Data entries
***
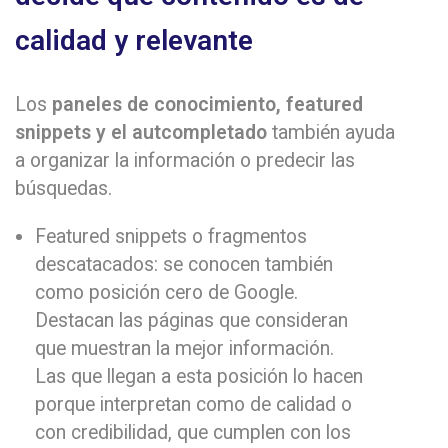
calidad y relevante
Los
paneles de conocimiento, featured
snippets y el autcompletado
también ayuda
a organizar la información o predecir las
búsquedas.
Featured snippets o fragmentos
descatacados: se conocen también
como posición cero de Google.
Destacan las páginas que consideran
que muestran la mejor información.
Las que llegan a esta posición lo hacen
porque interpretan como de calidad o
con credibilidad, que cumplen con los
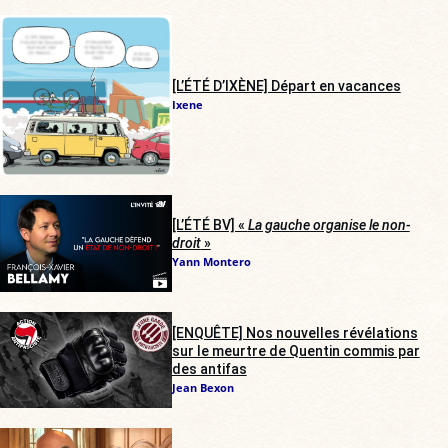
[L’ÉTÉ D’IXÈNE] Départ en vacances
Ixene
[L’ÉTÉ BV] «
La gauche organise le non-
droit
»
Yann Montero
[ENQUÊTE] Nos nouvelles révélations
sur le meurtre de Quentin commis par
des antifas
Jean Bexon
***
The span to give again runs from the line with "Yann Montero" through the last line of the records above; reproduce it exactly and nothing more.

Yann Montero
[ENQUÊTE] Nos nouvelles révélations
sur le meurtre de Quentin commis par
des antifas
Jean Bexon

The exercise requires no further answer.